I have been searching high and low for a suitable replacement for my Specialized Rockhopper Pro knobbly tyres. I tend to do alot of road riding with occasional dirt tracks. I discovered Shwalbe Big Apple's and what a difference they made. I went for the 700x2.15 which look surprisingly good on the bike. They have puncture protection and there is practically no resistance and the grip in the wet is brilliant. Watch out in the mud though. All in all highly recommended!
http://www.evanscycles.com/products...aceguard-commuter-tyre-for-700c-rims-ec046027


----------



## mcshroom (13 Oct 2013)

Schwalbe Marathons would be a pretty decent compromise tyre in that situation as well


----------



## Bodhbh (14 Oct 2013)

After coming to terms with the fact most of my off-roading is: a) fair weather b) involves at least twice as much road...I fitted some 2.35 big apples a couple of months ago. I really like em. Yep they're not great in mud, but actually better than I expected (huge volume must help). Very comfy, look good, roll fine, no deflation events. Main downside is the weight of them makes acceleration a 4hour project. Still don't care as use them on a rural commute with few stops.


----------



## M1ke (14 Oct 2013)

Bodhbh said:


> After coming to terms with the fact most of my off-roading is: a) fair weather b) involves at least twice as much road...I fitted some 2.35 big apples a couple of months ago. I really like em. Yep they're not great in mud, but actually better than I expected (huge volume must help). Very comfy, look good, roll fine, no deflation events. Main downside is the weight of them makes acceleration a 4hour project. Still don't care as use them on a rural commute with few stops.

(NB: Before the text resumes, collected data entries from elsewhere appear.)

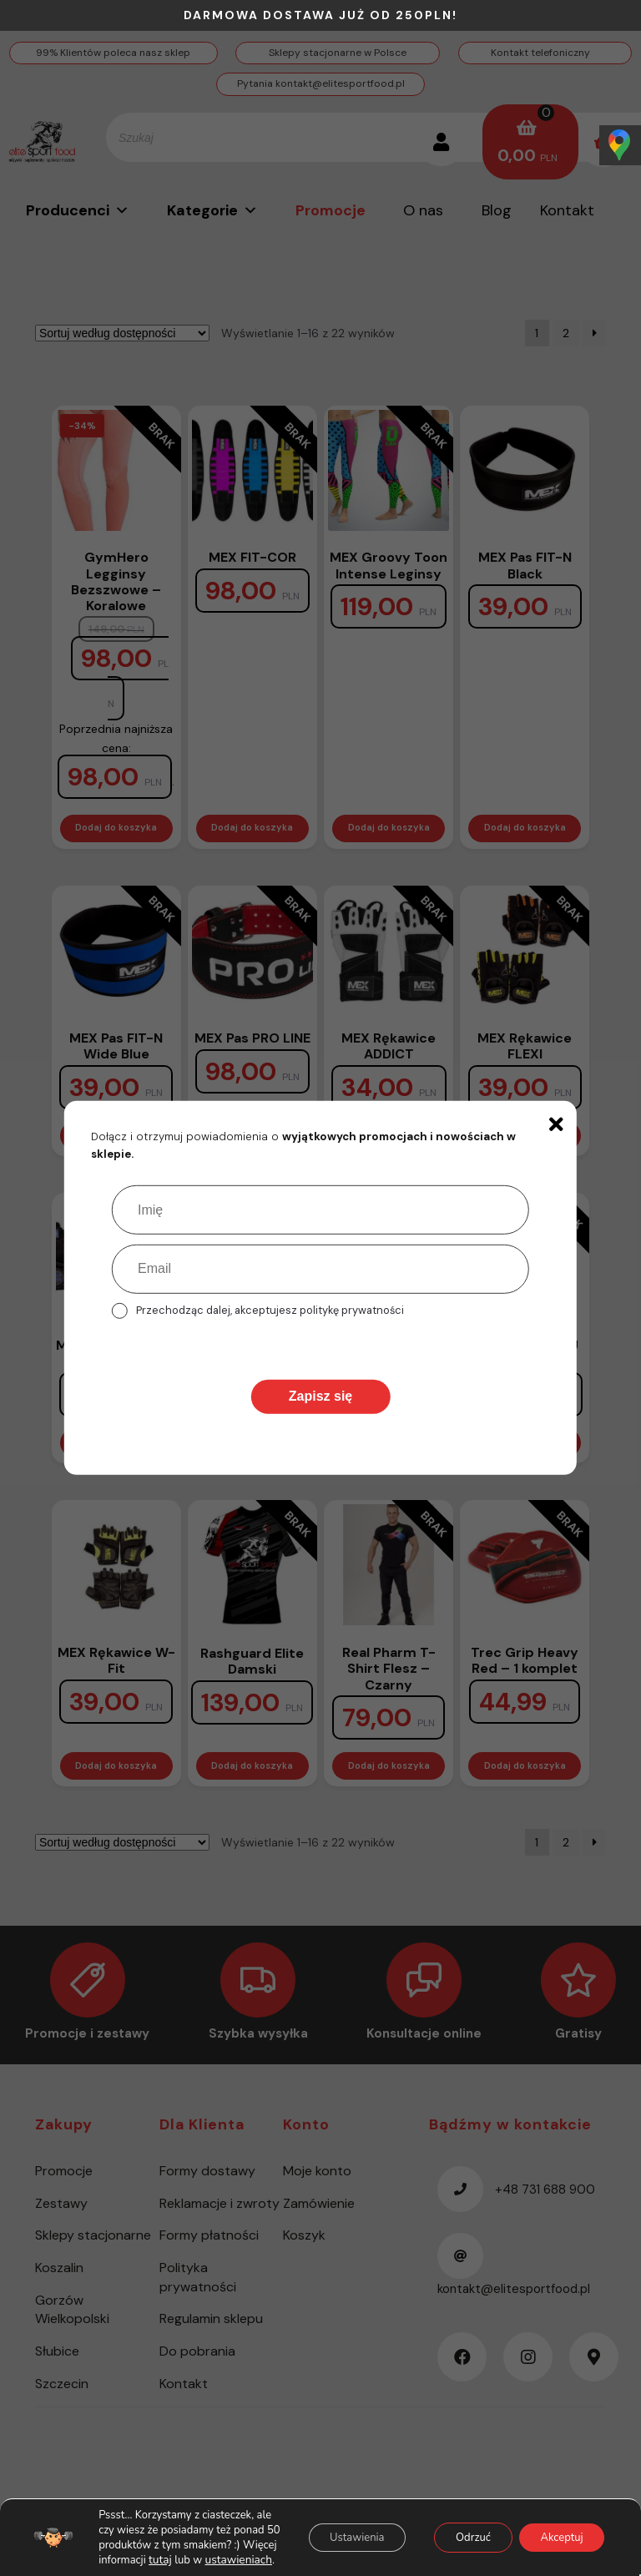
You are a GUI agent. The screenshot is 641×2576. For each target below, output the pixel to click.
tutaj (103, 2560)
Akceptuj (556, 2530)
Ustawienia (329, 2530)
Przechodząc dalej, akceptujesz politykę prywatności (270, 1310)
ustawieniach (179, 2560)
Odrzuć (457, 2530)
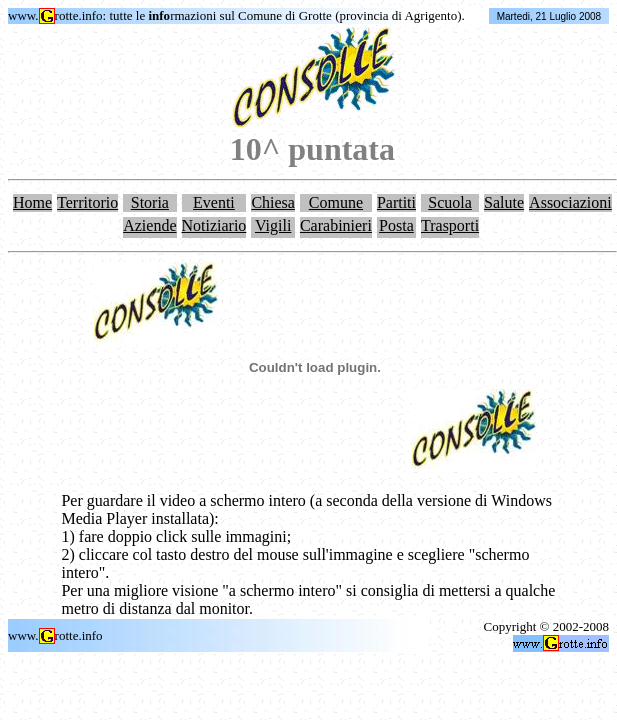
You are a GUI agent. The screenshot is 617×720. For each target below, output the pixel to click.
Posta (396, 225)
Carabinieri (336, 225)
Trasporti (450, 225)
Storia (150, 202)
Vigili (273, 225)
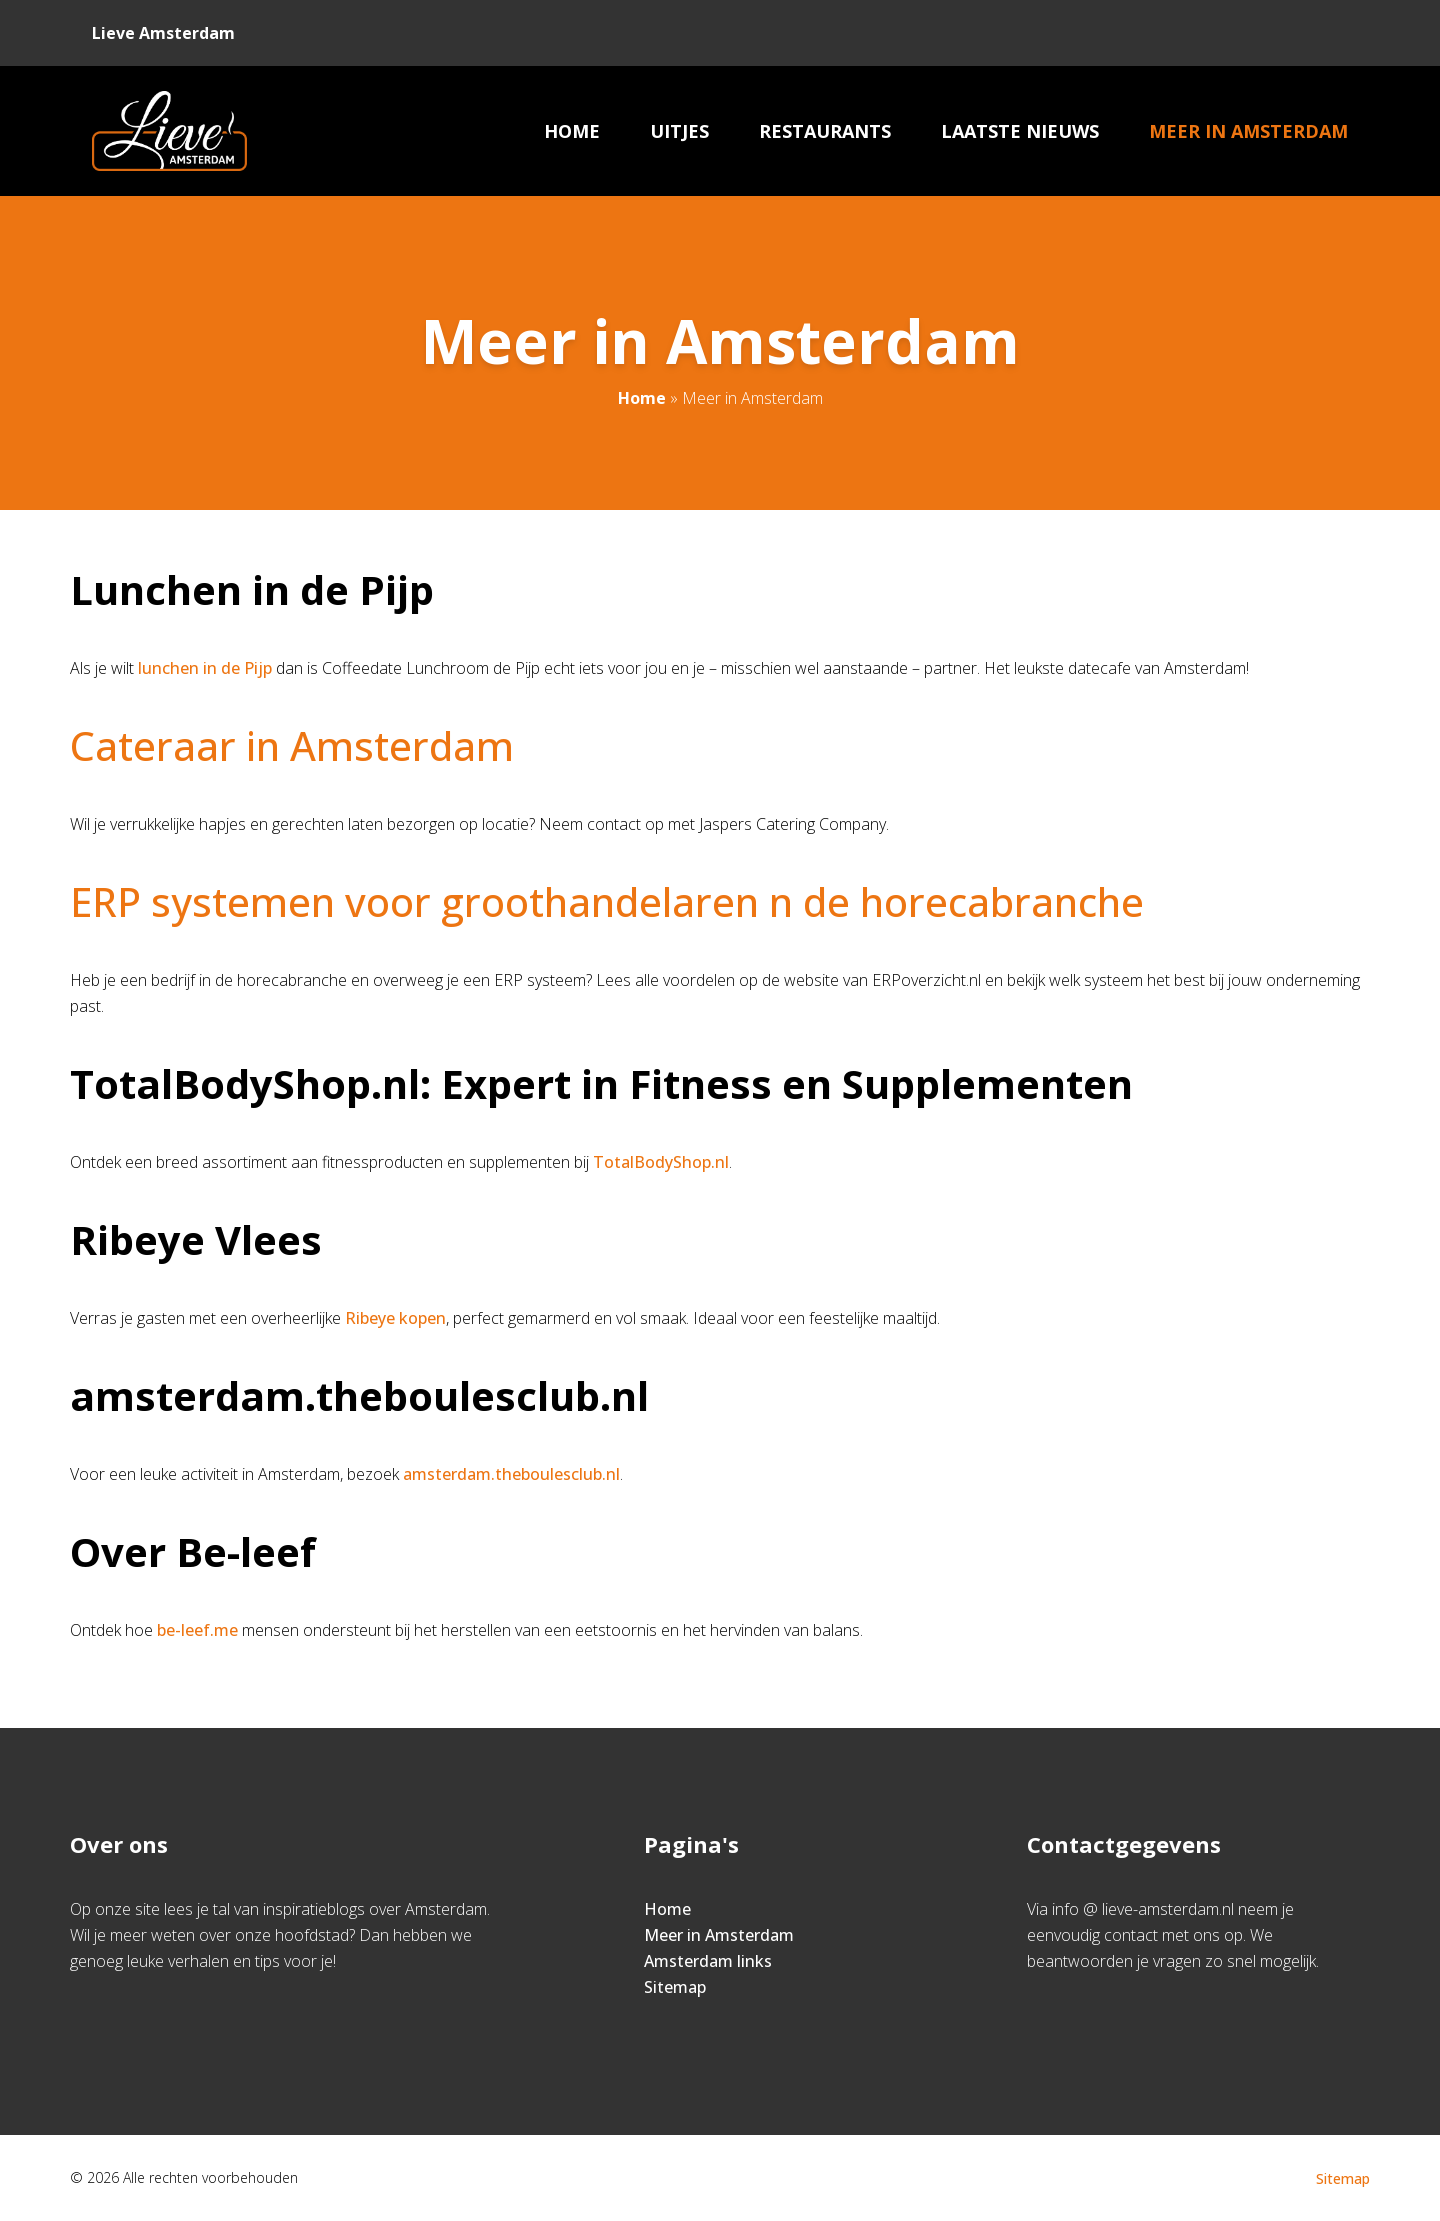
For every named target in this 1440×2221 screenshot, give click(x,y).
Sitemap (675, 1987)
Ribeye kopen (395, 1318)
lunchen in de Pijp (205, 668)
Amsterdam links (708, 1961)
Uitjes (679, 131)
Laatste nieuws (1020, 131)
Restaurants (825, 131)
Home (572, 131)
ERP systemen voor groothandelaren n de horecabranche (607, 901)
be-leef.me (197, 1630)
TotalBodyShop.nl (661, 1162)
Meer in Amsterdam (1248, 131)
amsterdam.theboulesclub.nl (511, 1474)
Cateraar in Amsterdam (292, 745)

What psi do you inflate them to?


----------



## Bodhbh (14 Oct 2013)

M1ke said:


> What psi do you inflate them to?



I dunno. Well, I inflate to 50-55 at the back and 40 at the front but I've been tending to leave em deflate while I get a feel for them. Don't think they've been softer than 30 back / 25 front. You do start to notice em dragging under 30. I'm thinking I prefer em pumped up - at least for the road.

55psi is the max for the 2.35s...guess for the 2.15s might be slightly higher.


----------